La collectivisation des terres est une idée essentielle de l’anarchisme rural. Il ne s’agit pas ici de collectivisations forcées (pour le producteur.trice) productivistes et bureaucratiques comme celles prônées par les communistes autoritaires.

Bien sûr que non! Ce que nous appelons de tout notre c’est une collectivisation par le bas, par ceux et celles qui utilisent la terre. Ce que nous voulons c’est la fin de l’accaparement des terres agricoles par de riches propriétaires (qui louent bien souvent à des prix plus qu’exorbitant); la fin également de la destruction des terres obtenues à coup d’expropriation pour y faire des projets inutiles, polluants et destructeurs mais générant un max de thunes pour une poignée de capitalistes…

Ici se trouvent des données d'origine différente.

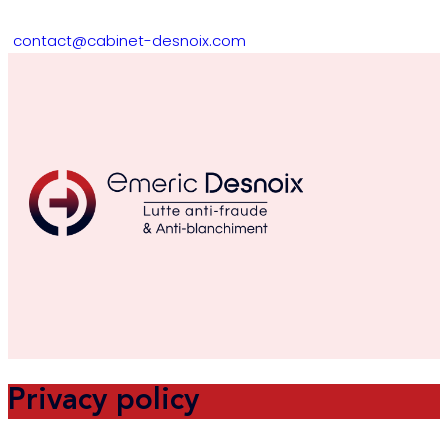
contact@cabinet-desnoix.com
Privacy policy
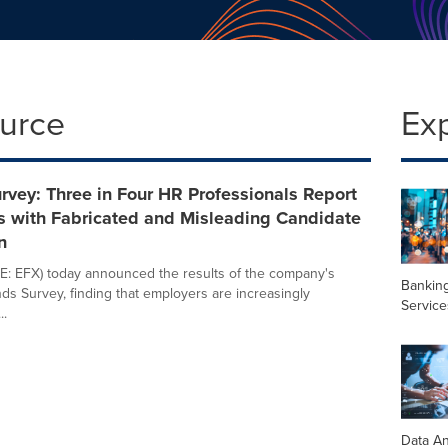
ource
Ex
rvey: Three in Four HR Professionals Report
s with Fabricated and Misleading Candidate
n
E: EFX) today announced the results of the company's
Banking
nds Survey, finding that employers are increasingly
Service
..
Data An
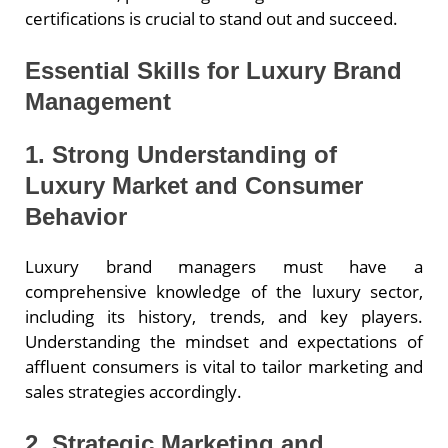
certifications is crucial to stand out and succeed.
Essential Skills for Luxury Brand
Management
1. Strong Understanding of
Luxury Market and Consumer
Behavior
Luxury brand managers must have a
comprehensive knowledge of the luxury sector,
including its history, trends, and key players.
Understanding the mindset and expectations of
affluent consumers is vital to tailor marketing and
sales strategies accordingly.
2. Strategic Marketing and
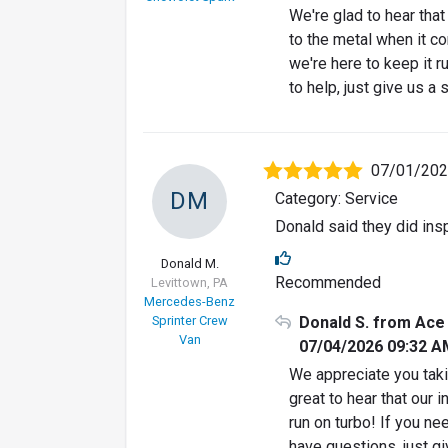
We're glad to hear tha
to the metal when it c
we're here to keep it r
to help, just give us a 
07/01/20
DM
Category: Service
Donald said they did insp
Donald M.
Recommended
Levittown, PA
Mercedes-Benz
Sprinter Crew
Donald S. from Ace
Van
07/04/2026 09:32 A
We appreciate you takin
great to hear that ou
run on turbo! If you ne
have questions, just gi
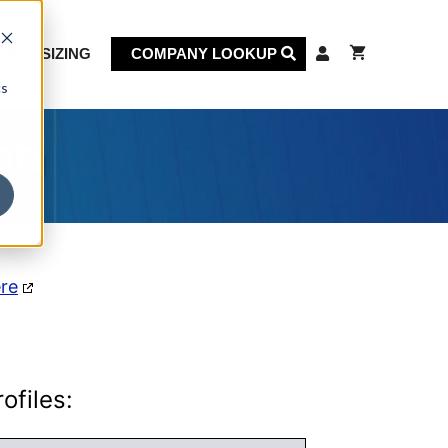
KET SIZING
COMPANY LOOKUP
cs
on
ere
ofiles:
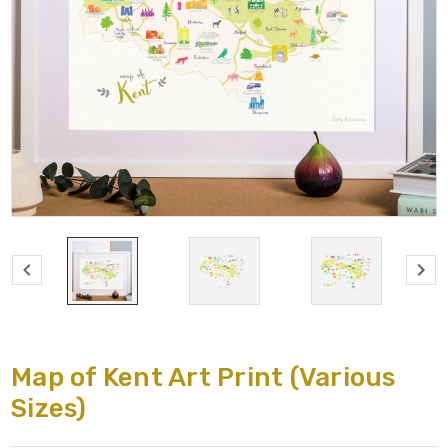
Map of Kent Art Print (Various
Sizes)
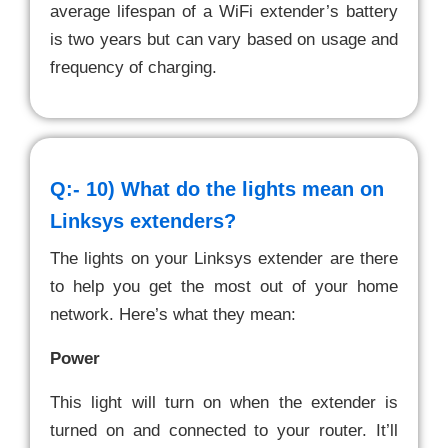
average lifespan of a WiFi extender’s battery
is two years but can vary based on usage and
frequency of charging.
Q:- 10)
What do the lights mean on
Linksys extenders?
The lights on your Linksys extender are there
to help you get the most out of your home
network. Here’s what they mean:
Power
This light will turn on when the extender is
turned on and connected to your router. It’ll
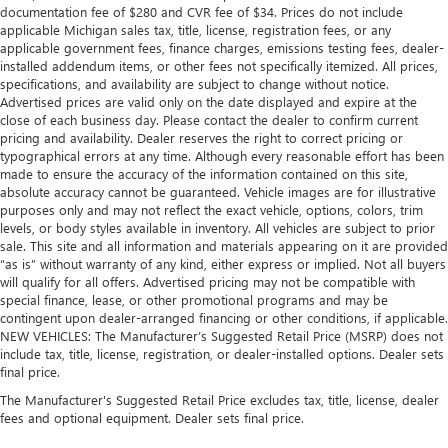
documentation fee of $280 and CVR fee of $34. Prices do not include
applicable Michigan sales tax, title, license, registration fees, or any
applicable government fees, finance charges, emissions testing fees, dealer-
installed addendum items, or other fees not specifically itemized. All prices,
specifications, and availability are subject to change without notice.
Advertised prices are valid only on the date displayed and expire at the
close of each business day. Please contact the dealer to confirm current
pricing and availability. Dealer reserves the right to correct pricing or
typographical errors at any time. Although every reasonable effort has been
made to ensure the accuracy of the information contained on this site,
absolute accuracy cannot be guaranteed. Vehicle images are for illustrative
purposes only and may not reflect the exact vehicle, options, colors, trim
levels, or body styles available in inventory. All vehicles are subject to prior
sale. This site and all information and materials appearing on it are provided
“as is” without warranty of any kind, either express or implied. Not all buyers
will qualify for all offers. Advertised pricing may not be compatible with
special finance, lease, or other promotional programs and may be
contingent upon dealer-arranged financing or other conditions, if applicable.
NEW VEHICLES: The Manufacturer’s Suggested Retail Price (MSRP) does not
include tax, title, license, registration, or dealer-installed options. Dealer sets
final price.
The Manufacturer's Suggested Retail Price excludes tax, title, license, dealer
fees and optional equipment. Dealer sets final price.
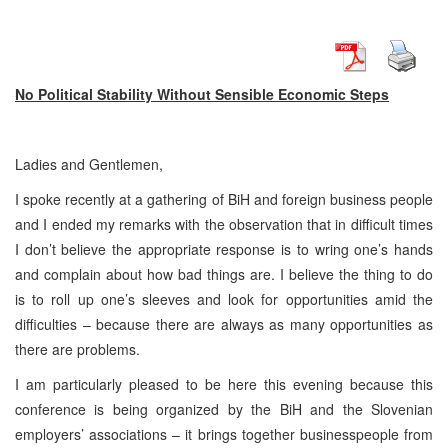
No Political Stability Without Sensible Economic Steps
Ladies and Gentlemen,
I spoke recently at a gathering of BiH and foreign business people
and I ended my remarks with the observation that in difficult times
I don’t believe the appropriate response is to wring one’s hands
and complain about how bad things are. I believe the thing to do
is to roll up one’s sleeves and look for opportunities amid the
difficulties – because there are always as many opportunities as
there are problems.
I am particularly pleased to be here this evening because this
conference is being organized by the BiH and the Slovenian
employers’ associations – it brings together businesspeople from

Les terres doivent revenir à celles et ceux qui veulent les cultiver!

Exemples historiques

La collectivisation quand elle n’est pas forcée à ceux et celles qui cultivent par une bureaucratie complétement déconectée de toute réalité rurale (en gros quand elle n’émane pas de régime communistes autoritaires) a su montrer sa réalisabilité et son efficacité dans des expériences historiques de plus ou moins grosses ampleurs et ce malgré le contexte souvent complexe et assez défavorable (guerre d’espagne,..) .

Les Diggers

Les diggers (« piocheurs » en français) sont souvent considéré comme étant le premier collectif squatteur.euse.s. Les diggers ont été fondé en 1649 suite à l’occupation de l’église de Walton On Thames par un groupe de journaliers revendiquant le droit d’utiliser les prés et terres communal (qui étaient auparavant mises en commun par les paysans puis qui avaient été largement privatisé).  Ainsi ielles déclaraient :

« c’est indéniablement affaire de justice que le peuple travailleur puisse bêcher, labourer et habiter sur les communes, sans avoir à louer ni a payer une redevance à quiconque »

« une fois la terre redevenue trésor commun… il adviendra que nul n’osera chercher à dominer les autres, nul n’osera tuer son prochain et ne désirera posséder davantage de terre que son voisin »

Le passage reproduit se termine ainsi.